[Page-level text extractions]
- - - - -

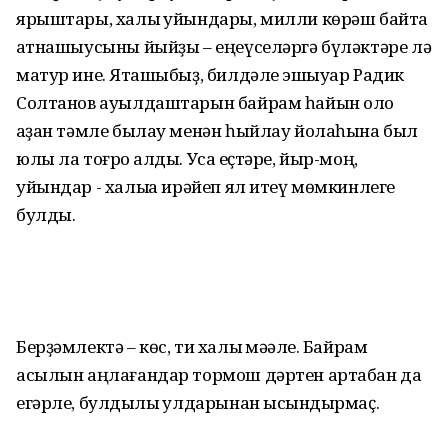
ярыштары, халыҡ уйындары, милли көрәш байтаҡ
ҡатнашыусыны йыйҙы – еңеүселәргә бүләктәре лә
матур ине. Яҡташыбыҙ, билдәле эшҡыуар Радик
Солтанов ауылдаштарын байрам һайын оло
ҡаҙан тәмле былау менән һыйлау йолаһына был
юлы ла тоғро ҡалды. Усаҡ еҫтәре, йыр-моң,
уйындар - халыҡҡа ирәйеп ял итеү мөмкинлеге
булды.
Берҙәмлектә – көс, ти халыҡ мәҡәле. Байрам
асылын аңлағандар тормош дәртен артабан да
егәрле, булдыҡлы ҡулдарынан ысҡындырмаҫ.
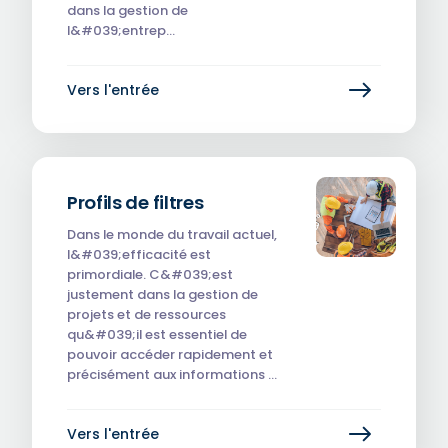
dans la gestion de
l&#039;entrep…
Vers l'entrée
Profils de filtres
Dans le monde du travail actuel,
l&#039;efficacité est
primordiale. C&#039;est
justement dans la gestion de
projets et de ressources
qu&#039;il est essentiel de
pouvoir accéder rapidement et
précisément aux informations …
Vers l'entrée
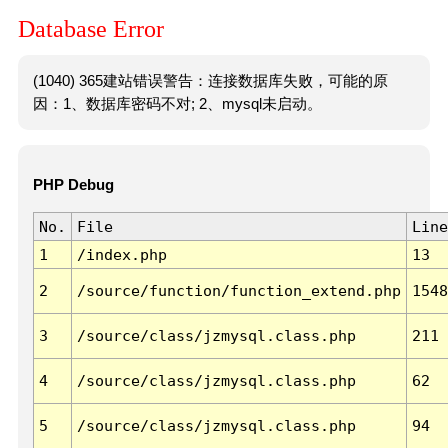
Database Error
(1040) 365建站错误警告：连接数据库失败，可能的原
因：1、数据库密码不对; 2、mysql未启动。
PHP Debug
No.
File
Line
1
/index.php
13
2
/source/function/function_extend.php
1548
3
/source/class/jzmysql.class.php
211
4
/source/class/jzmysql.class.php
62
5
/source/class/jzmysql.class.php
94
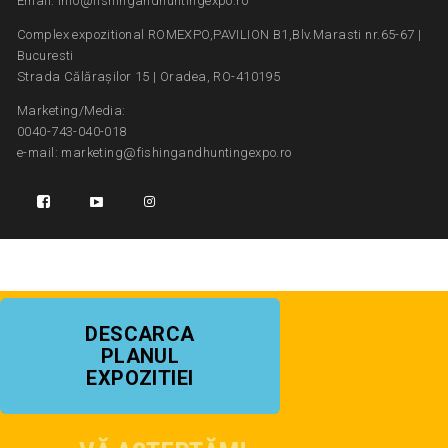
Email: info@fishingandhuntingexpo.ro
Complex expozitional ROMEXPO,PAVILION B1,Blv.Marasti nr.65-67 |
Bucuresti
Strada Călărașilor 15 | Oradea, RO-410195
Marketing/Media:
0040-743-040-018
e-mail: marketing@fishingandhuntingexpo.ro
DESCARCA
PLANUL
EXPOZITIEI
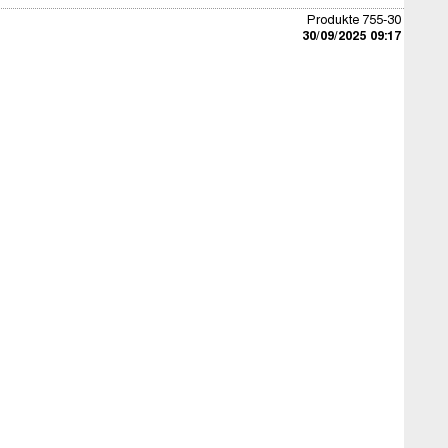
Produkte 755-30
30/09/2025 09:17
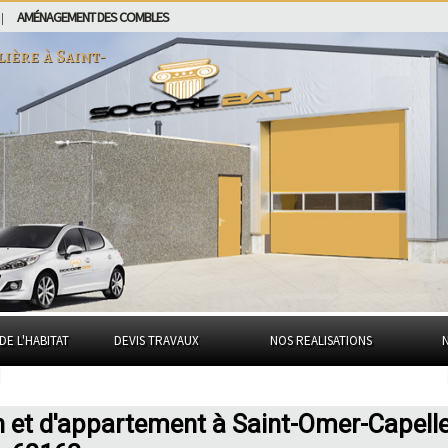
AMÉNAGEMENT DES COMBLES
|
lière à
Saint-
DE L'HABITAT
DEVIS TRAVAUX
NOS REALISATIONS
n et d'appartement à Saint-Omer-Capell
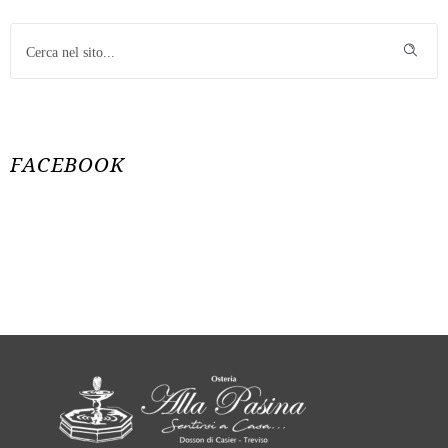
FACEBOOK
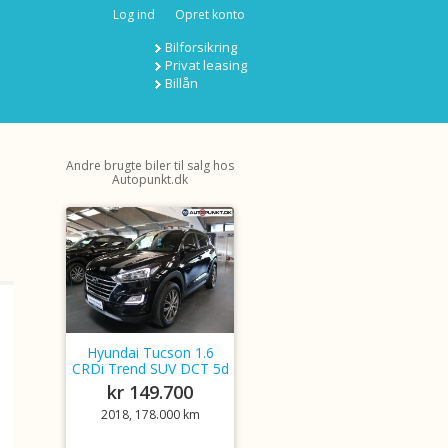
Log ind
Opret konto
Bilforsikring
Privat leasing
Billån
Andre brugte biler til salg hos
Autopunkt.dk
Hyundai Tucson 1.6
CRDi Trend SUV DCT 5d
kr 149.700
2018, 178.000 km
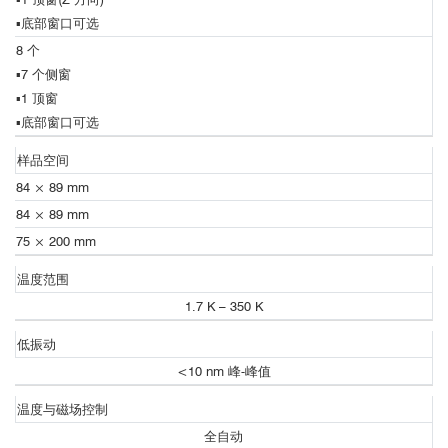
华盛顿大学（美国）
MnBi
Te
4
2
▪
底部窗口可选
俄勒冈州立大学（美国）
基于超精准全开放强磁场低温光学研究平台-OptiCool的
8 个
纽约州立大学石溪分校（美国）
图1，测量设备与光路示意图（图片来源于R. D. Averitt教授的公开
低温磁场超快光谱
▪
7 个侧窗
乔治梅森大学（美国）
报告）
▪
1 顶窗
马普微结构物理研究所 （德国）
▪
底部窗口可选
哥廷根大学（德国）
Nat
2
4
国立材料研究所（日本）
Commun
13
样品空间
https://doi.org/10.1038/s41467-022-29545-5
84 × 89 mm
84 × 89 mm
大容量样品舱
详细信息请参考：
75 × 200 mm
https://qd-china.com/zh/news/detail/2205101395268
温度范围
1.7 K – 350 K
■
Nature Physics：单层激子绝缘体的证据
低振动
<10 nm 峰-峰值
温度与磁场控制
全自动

- - - - -

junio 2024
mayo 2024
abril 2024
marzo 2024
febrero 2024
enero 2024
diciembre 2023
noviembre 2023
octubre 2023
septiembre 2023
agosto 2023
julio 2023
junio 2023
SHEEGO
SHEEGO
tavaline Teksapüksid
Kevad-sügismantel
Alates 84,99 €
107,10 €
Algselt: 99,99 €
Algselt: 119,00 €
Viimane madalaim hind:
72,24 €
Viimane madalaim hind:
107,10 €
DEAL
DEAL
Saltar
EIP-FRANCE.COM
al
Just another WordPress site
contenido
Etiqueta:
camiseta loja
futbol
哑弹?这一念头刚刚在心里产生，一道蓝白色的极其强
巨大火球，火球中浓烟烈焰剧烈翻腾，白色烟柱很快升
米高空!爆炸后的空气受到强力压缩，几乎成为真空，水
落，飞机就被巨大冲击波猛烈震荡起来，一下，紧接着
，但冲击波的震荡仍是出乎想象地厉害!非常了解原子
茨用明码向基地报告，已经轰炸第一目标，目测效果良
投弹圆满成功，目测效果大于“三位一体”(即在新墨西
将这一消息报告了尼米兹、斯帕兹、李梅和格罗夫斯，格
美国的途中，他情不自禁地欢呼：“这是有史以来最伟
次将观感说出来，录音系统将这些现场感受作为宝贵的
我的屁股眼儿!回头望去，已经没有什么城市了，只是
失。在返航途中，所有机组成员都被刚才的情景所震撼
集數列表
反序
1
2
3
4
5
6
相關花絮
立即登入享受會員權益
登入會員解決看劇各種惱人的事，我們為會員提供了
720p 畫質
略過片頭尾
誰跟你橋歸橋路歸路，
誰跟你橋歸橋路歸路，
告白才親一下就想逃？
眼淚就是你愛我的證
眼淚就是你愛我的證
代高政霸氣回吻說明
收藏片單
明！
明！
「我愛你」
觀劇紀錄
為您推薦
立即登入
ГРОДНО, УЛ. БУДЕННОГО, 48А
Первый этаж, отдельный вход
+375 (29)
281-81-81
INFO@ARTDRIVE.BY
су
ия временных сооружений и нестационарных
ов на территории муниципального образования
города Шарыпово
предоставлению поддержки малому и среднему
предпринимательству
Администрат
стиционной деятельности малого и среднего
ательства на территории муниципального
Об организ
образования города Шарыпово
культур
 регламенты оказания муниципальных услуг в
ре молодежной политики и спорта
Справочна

- - - - -

**Work instructions:** Look through the entries for lines containing the word "муниципального" and return each one.

**Result of this task:**
ов на территории муниципального образования
ательства на территории муниципального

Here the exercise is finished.